Member of the Ceylon Parliament for Negombo
- In office 1967–1976
- Preceded by: A. N. D. A. Abeysinghe
- Succeeded by: T. Quintin Fernando

Personal details
- Born: 30 September 1903 Katana
- Died: 21 October 1976 (aged 73) Colombo
- Party: Lanka Sama Samaja Party
- Spouse: Esme Mary Violet Fernando
- Children: Lalitha Weerakone Rohini De Mel Malini De Fonseka
- Alma mater: St Joseph's College, Colombo, University of Edinburgh
- Profession: Physician, politician

= Hector Fernando =

Ceylonese politician

Dr Hector Hieronymus Fernando (30 September 1903 - 21 October 1976) was a Ceylonese Marxist politician.

Hector Hieronymus Fernando was born 30 September 1903 in Katana. He went to school at St. Joseph's College, Colombo, travelling to the United Kingdom to study medicine at the University of Edinburgh. After qualifying as a physician he returned to Ceylon and established a private dispensary in Negombo, which evolved into a private nursing home and maternity clinic.

In 1937 he joined the Lanka Sama Samaja Party (LSSP), a Trotskyist political party. He subsequently ran, albeit unsuccessfully, for a seat on the Negombo Municipal Council at every available opportunity in numerous wards. It was only in 1962 that he was finally elected to the council.

Fernando contested the 2nd parliamentary election, held in May 1952 for the seat of Negombo, representing the LSSP. Fernando fell short of securing the seat by 13,325 votes, only securing 24% of the total vote.

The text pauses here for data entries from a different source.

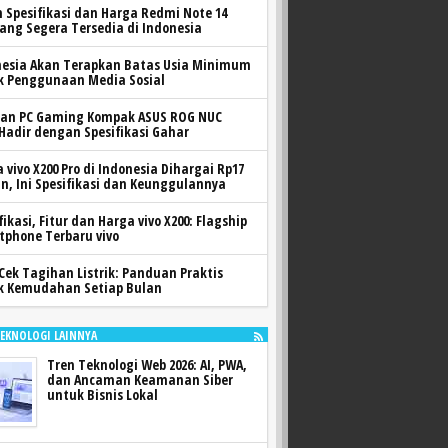
h Spesifikasi dan Harga Redmi Note 14
yang Segera Tersedia di Indonesia
nesia Akan Terapkan Batas Usia Minimum
k Penggunaan Media Sosial
ran PC Gaming Kompak ASUS ROG NUC
 Hadir dengan Spesifikasi Gahar
 vivo X200 Pro di Indonesia Dihargai Rp17
n, Ini Spesifikasi dan Keunggulannya
fikasi, Fitur dan Harga vivo X200: Flagship
tphone Terbaru vivo
Cek Tagihan Listrik: Panduan Praktis
k Kemudahan Setiap Bulan
TEKNOLOGI LAINNYA
Tren Teknologi Web 2026: AI, PWA,
dan Ancaman Keamanan Siber
untuk Bisnis Lokal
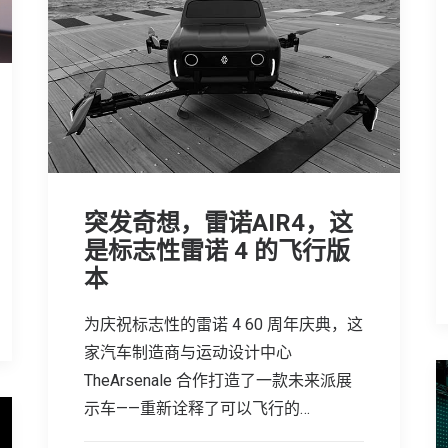
突发奇想，雷诺AIR4，这
是标志性雷诺 4 的飞行版
本
为庆祝标志性的雷诺 4 60 周年庆典，这
家汽车制造商与运动设计中心
TheArsenale 合作打造了一款未来派展
示车——重新诠释了可以飞行的…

He was successful in securing the seat at the 3rd parliamentary election held in April 1956, defeating the United National Party candidate, Quintin Fernando, by 2,680 votes (obtaining 47.5% of the total vote).

In 1959 the Delineation Commission divided the Negombo Electoral Division into two separate electorates and at the 4th parliamentary election, held on 19 March 1960, Fernando ran in the newly created seat of Katana, where he lost to Wijayapala Mendis, from the United National Party by 6,011 votes. He re-contested Katana at the subsequent parliamentary election in July 1960, falling short of securing the seat by 44 votes.

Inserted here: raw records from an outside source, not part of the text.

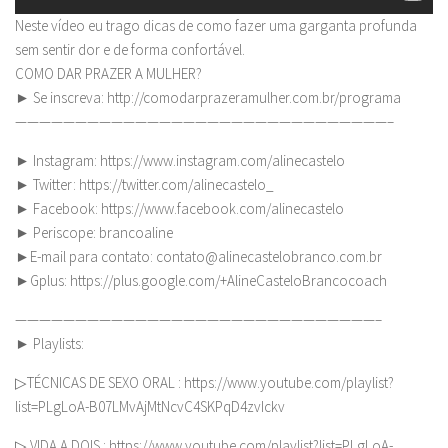
Neste vídeo eu trago dicas de como fazer uma garganta profunda
sem sentir dor e de forma confortável.
COMO DAR PRAZER A MULHER?
► Se inscreva: http://comodarprazeramulher.com.br/programa
———————————————————————————————–
► Instagram: https://www.instagram.com/alinecastelo
► Twitter: https://twitter.com/alinecastelo_
► Facebook: https://www.facebook.com/alinecastelo
► Periscope: brancoaline
►E-mail para contato:
contato@alinecastelobranco.com.br
►Gplus: https://plus.google.com/+AlineCasteloBrancocoach
——————————————————————————————–
► Playlists:
▷TÉCNICAS DE SEXO ORAL : https://www.youtube.com/playlist?
list=PLgLoA-B07LMvAjMtNcvC4SKPqD4zvIckv
▷ VIDA A DOIS : https://www.youtube.com/playlist?list=PLgLoA-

At the 6th parliamentary election, held in March 1965, he challenged Mendis for a third time in Katana and although there was a swing at the elections to the United National Party, Fernando losing out to Mendis again by 2,607 votes.

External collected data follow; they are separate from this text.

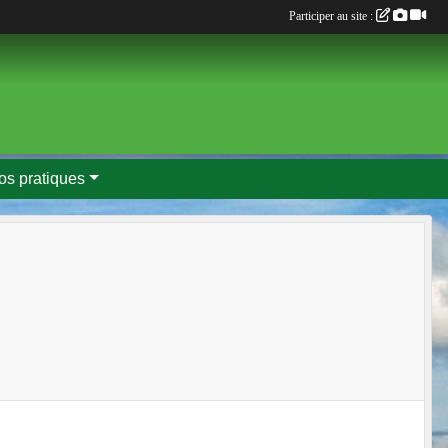
Participer au site :
fos pratiques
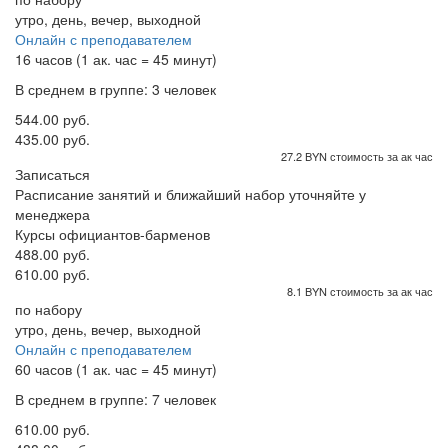
утро, день, вечер, выходной
Онлайн с преподавателем
16 часов (1 ак. час = 45 минут)
В среднем в группе: 3 человек
544.00 руб.
435.00 руб.
27.2 BYN стоимость за ак час
Записаться
Расписание занятий и ближайший набор уточняйте у
менеджера
Курсы официантов-барменов
488.00 руб.
610.00 руб.
8.1 BYN стоимость за ак час
по набору
утро, день, вечер, выходной
Онлайн с преподавателем
60 часов (1 ак. час = 45 минут)
В среднем в группе: 7 человек
610.00 руб.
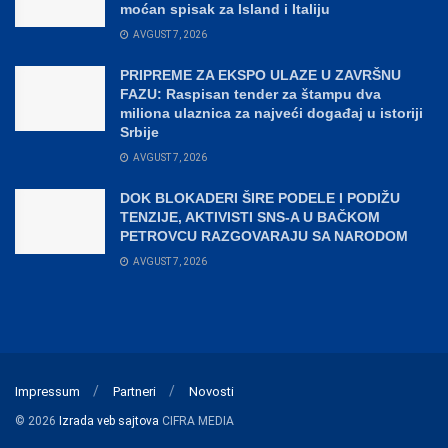
moćan spisak za Island i Italiju
AVGUST 7, 2026
PRIPREME ZA EKSPO ULAZE U ZAVRŠNU
FAZU: Raspisan tender za štampu dva
miliona ulaznica za najveći događaj u istoriji
Srbije
AVGUST 7, 2026
DOK BLOKADERI ŠIRE PODELE I PODIŽU
TENZIJE, AKTIVISTI SNS-A U BAČKOM
PETROVCU RAZGOVARAJU SA NARODOM
AVGUST 7, 2026
Impressum
Partneri
Novosti
© 2026
Izrada veb sajtova
CIFRA MEDIA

He was denied the LSSP nomination for Katana at the 1970 Ceylonese parliamentary election due to a deal between the Sri Lanka Freedom Party (SLFP) and the LSSP whereby the SLFP agreed not to run a candidate in the seat of Balapitiya (which was won by the LSSP candidate, Weerasinghe de Silva) in return for the LSSP not running a candidate in Katana (which was won by K. C. de Silva from the SLFP by 10,781 votes). Despite his disappointment in the party's decision he remained a member of the LSSP until his death on 21 October 1976. At the time of his death he was the chairman of the Negombo South Fisheries Co-operative, which at the time was the largest co-operative project in South East Asia.